Perceptively they note that, contrary to popular perception, your job as a manager is not to motivate your staff. Motivation is internal. Instead, you are responsible for creating an environment in which people can motivate themselves.
Perhaps one of their suggestions will be of benefit to you or spawn a new approach unique to your organization. I quote and have adapted from their original article.
Operate in an Atmosphere of Open Communication – More companies adhere to the philosophy of minimal communication rather than “open book” management. In other words, senior management often assumes that the less employees know, the better.

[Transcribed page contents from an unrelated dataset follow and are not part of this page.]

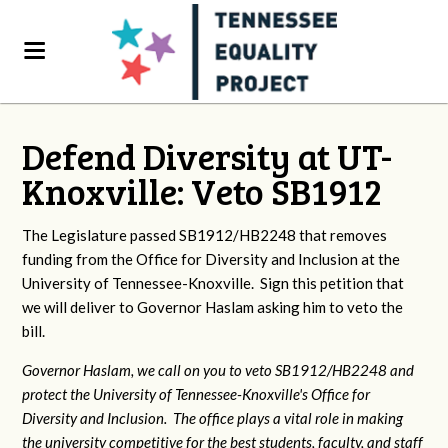
Defend Diversity at UT-
Knoxville: Veto SB1912
The Legislature passed SB1912/HB2248 that removes
funding from the Office for Diversity and Inclusion at the
University of Tennessee-Knoxville. Sign this petition that
we will deliver to Governor Haslam asking him to veto the
bill.
Governor Haslam, we call on you to veto SB1912/HB2248 and
protect the University of Tennessee-Knoxville's Office for
Diversity and Inclusion. The office plays a vital role in making
the university competitive for the best students, faculty, and staff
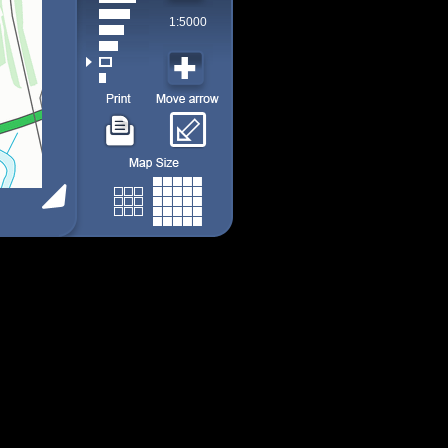
1:5000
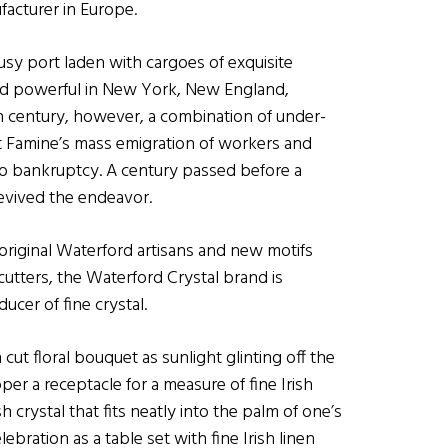
facturer in Europe.
sy port laden with cargoes of exquisite
and powerful in New York, New England,
th century, however, a combination of under-
eat Famine’s mass emigration of workers and
o bankruptcy. A century passed before a
vived the endeavor.
 original Waterford artisans and new motifs
utters, the Waterford Crystal brand is
ucer of fine crystal.
ut floral bouquet as sunlight glinting off the
oper a receptacle for a measure of fine Irish
h crystal that fits neatly into the palm of one’s
ebration as a table set with fine Irish linen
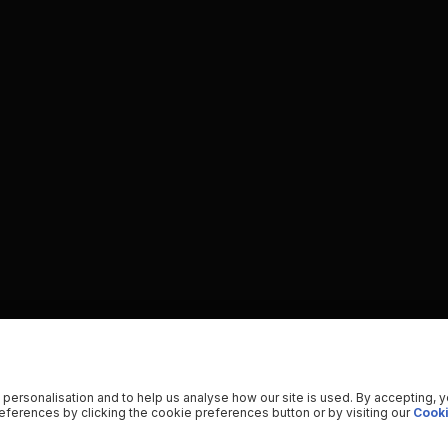
 personalisation and to help us analyse how our site is used. By accepting, 
ferences by clicking the cookie preferences button or by visiting our
Cooki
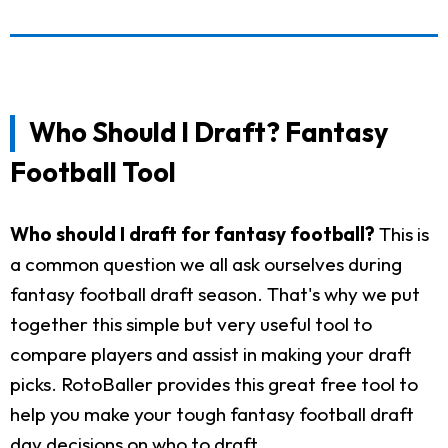
Who Should I Draft? Fantasy
Football Tool
Who should I draft for fantasy football?
This is
a common question we all ask ourselves during
fantasy football draft season. That's why we put
together this simple but very useful tool to
compare players and assist in making your draft
picks. RotoBaller provides this great free tool to
help you make your tough fantasy football draft
day decisions on who to draft.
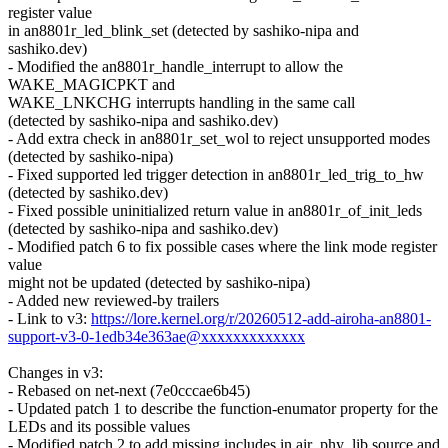
register value
in an8801r_led_blink_set (detected by sashiko-nipa and
sashiko.dev)
- Modified the an8801r_handle_interrupt to allow the
WAKE_MAGICPKT and
WAKE_LNKCHG interrupts handling in the same call
(detected by sashiko-nipa and sashiko.dev)
- Add extra check in an8801r_set_wol to reject unsupported modes
(detected by sashiko-nipa)
- Fixed supported led trigger detection in an8801r_led_trig_to_hw
(detected by sashiko.dev)
- Fixed possible uninitialized return value in an8801r_of_init_leds
(detected by sashiko-nipa and sashiko.dev)
- Modified patch 6 to fix possible cases where the link mode register
value
might not be updated (detected by sashiko-nipa)
- Added new reviewed-by trailers
- Link to v3:
https://lore.kernel.org/r/20260512-add-airoha-an8801-
support-v3-0-1edb34e363ae@xxxxxxxxxxxxx
Changes in v3:
- Rebased on net-next (7e0cccae6b45)
- Updated patch 1 to describe the function-enumator property for the
LEDs and its possible values
- Modified patch 2 to add missing includes in air_phy_lib source and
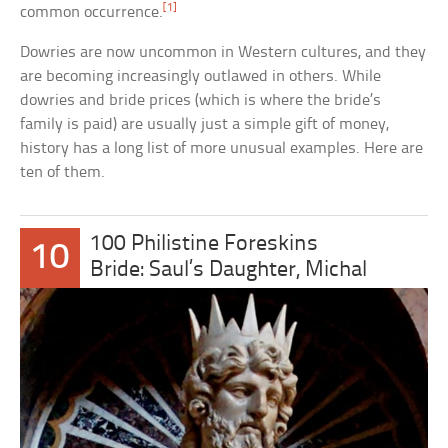
[1]
common occurrence.
Dowries are now uncommon in Western cultures, and they
are becoming increasingly outlawed in others. While
dowries and bride prices (which is where the bride’s
family is paid) are usually just a simple gift of money,
history has a long list of more unusual examples. Here are
ten of them.
100 Philistine Foreskins
10
Bride: Saul’s Daughter, Michal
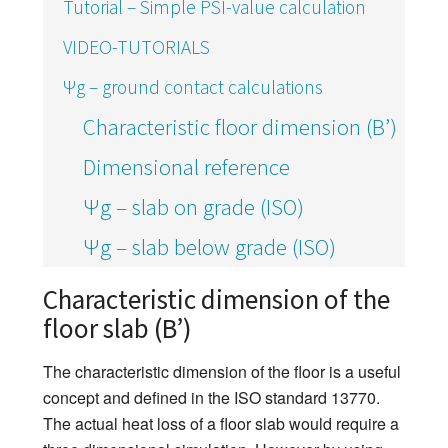
Tutorial – Simple PSI-value calculation
VIDEO-TUTORIALS
Ψg – ground contact calculations
Characteristic floor dimension (B’)
Dimensional reference
Ψg – slab on grade (ISO)
Ψg – slab below grade (ISO)
Characteristic dimension of the
floor slab (B’)
The characteristic dimension of the floor is a useful
concept and defined in the ISO standard 13770.
The actual heat loss of a floor slab would require a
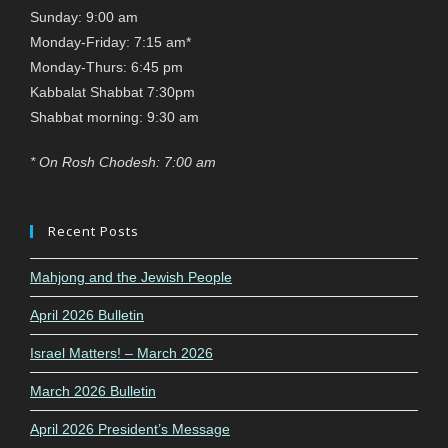
Sunday: 9:00 am
Monday-Friday: 7:15 am*
Monday-Thurs: 6:45 pm
Kabbalat Shabbat 7:30pm
Shabbat morning: 9:30 am
* On Rosh Chodesh: 7:00 am
Recent Posts
Mahjong and the Jewish People
April 2026 Bulletin
Israel Matters! – March 2026
March 2026 Bulletin
April 2026 President’s Message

This doesn’t make for a motivating environment. A few simple suggestions:
- Research your organization and its competition on an Internet. Get that competitive blood flowing. Have them improve the public presentation of your company.
- Get listed in Who’s Who in Finance and Industry or Ward’s Business Directory. Seeing your name lets you know you matter and are a contributor.
Yes, it is simple, but build on it.
Recognize People with Potential – Nothing says confidence and trust like putting someone in a position of leadership with the ability to make decisions.
- Placing future leaders into management development roles. This is not only good for the individual but for the long term success of the company.
- Give your employees more responsibility to test their leadership skill. Some will rise to the challenge. Others may not. But you will be developing capacity all the while.
Respect and recognition are two proven ways to retain employees.
Support External Training Workshops – People are much more inclined to feel like they’re making a positive contribution to your organization if they’re in a learning curve. Challenge them to challenge themselves.
- Training organizations offer countless one-and two-day offsite workshops. The cost is minimal. Two or three seminars per employee per year may add very little to your overhead budget and allow employees a one-day “sabbatical” to reflect on their careers as well as to reinvent themselves in light of your company’s changing needs.
There may be a very good return on investment from providing relevant, practical workshop opportunities. I would suggest having some accountability attached to it. Develop a method whereby the employee provides feedback after the workshop on how the learning will be best integrated into their day to day work or translated into department, team or company practice.
Welcome Opinion – By empowering people, you telling them that they matter to you and your business. By listening to them, they may even have some good ideas about how to make things smoother or more profitable.
Listen to employees. Listening to people may not always be easy, but it can be very beneficial. And when those gems appear that empower the individual and strengthen the organization, you will understand that the effort put into inviting comment and listening to it was more than worth it.